Exercise – Look through the records below for the line with "تسرّب المياه" and the line with "الأبنية مسبقة الصنع", then return those lines and all lines between, exactly.

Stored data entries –
──────

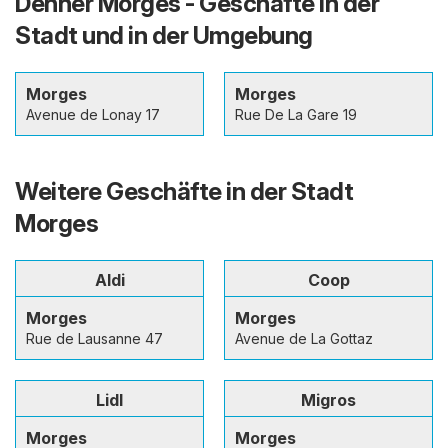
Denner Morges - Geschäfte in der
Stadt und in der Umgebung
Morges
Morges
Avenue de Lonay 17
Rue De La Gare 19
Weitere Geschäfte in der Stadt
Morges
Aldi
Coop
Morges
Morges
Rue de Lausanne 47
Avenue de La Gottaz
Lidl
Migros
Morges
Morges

──────

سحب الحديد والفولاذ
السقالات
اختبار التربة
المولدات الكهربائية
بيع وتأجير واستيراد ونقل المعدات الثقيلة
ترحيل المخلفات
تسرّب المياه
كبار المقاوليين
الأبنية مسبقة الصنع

──────

Written response –
تسرّب المياه
كبار المقاوليين
الأبنية مسبقة الصنع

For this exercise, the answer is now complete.